Spring naar content

Vergelijkbare spiervermoeidheid bij atleten met en zonder CP

Paralympische atleten met een cerebrale parese hebben dezelfde mate van spiervermoeidheid tijdens een fietssprint als atleten zonder deze aandoening. Uit Zuid Afrikaans onderzoek blijkt dat dit voor zowel de aangedane als de niet aangedane kant van het lichaam geldt.

Cerebrale parese (CP) is een zenuwaandoening die onder andere kan leiden tot spasticiteit. De aandoening ontstaat voor, tijdens of direct na de geboorte en komt bij 2,5 op de 1000 baby’s voor. Hoewel CP leidt tot motorische storingen is het voor atleten met deze aandoening wel mogelijk om te sporten. De veronderstelling van veel onderzoekers is dat atleten met CP fysiologisch anders reageren op fysieke inspanning dan atleten die deze aandoening niet hebben. Bij deze atleten zou eerder spiervermoeidheid optreden. Deze veronderstelling is gebaseerd op onderzoek dat is uitgevoerd bij CP-patiĆ«nten die niet sporten. Runciman en collega’s vroegen zich af deze veronderstelling wel juist is en hebben daarom Paralympische atleten met CP onderzocht en vergeleken met atleten zonder deze aandoening.

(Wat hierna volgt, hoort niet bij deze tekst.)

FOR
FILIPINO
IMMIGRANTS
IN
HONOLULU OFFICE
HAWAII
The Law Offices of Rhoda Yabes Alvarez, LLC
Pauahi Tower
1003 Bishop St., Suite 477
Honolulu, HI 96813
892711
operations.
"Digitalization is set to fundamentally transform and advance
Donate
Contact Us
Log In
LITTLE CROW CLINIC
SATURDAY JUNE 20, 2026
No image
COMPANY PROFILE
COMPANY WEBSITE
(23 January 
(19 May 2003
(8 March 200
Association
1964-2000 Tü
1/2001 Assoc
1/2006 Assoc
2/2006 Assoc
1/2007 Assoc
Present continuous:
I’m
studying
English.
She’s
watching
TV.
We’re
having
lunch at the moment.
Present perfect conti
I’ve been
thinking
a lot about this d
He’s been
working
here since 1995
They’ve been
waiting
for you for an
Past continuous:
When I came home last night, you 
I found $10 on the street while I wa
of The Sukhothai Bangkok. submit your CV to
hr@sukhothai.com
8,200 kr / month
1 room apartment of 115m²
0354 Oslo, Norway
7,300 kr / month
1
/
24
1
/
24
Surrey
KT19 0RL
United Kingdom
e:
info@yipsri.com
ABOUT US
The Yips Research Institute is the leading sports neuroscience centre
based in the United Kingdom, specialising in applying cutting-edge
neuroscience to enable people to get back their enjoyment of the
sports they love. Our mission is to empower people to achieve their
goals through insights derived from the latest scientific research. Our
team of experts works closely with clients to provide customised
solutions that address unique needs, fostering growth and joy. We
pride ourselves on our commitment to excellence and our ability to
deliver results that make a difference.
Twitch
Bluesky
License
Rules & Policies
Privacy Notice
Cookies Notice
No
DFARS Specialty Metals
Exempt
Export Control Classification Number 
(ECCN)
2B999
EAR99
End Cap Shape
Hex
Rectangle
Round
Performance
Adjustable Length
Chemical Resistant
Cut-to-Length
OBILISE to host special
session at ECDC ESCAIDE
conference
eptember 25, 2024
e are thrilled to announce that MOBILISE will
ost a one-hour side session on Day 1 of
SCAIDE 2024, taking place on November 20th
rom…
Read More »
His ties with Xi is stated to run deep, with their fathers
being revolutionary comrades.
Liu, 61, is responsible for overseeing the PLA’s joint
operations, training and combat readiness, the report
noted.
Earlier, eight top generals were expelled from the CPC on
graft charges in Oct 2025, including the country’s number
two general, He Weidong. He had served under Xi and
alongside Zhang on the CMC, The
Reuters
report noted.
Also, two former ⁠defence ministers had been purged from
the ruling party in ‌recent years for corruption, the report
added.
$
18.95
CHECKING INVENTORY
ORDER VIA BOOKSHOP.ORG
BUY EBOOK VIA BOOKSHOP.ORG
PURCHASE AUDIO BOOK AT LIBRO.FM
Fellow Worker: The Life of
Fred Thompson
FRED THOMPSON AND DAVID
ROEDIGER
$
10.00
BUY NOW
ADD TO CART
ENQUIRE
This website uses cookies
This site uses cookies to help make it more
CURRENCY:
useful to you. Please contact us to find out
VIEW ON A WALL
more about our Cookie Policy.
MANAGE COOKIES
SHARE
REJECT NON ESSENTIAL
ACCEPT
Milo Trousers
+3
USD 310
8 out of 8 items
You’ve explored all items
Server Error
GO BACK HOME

Vergelijkbare spiervermoeidheid

Vijf mannelijke atleten met CP en 16 mannelijke atleten zonder deze aandoening hebben een sprinttest op een ergometerfiets uitgevoerd (Wingate test). Drie CP-atleten waren geclassificeerd als T38-atleten en 2 als T37-atleten. Atleten met classificatie T38 ondervinden aan 1 kant van het lichaam geringe hinder van de CP, terwijl atleten met classificatie T37 iets meer hinder aan de aangedane kant ondervinden. De atleten met CP en de overige atleten waren even oud (ongeveer 23 jaar) en hadden vergelijkbare tijden op de 100 m atletieksprint: ongeveer 12,3 seconden.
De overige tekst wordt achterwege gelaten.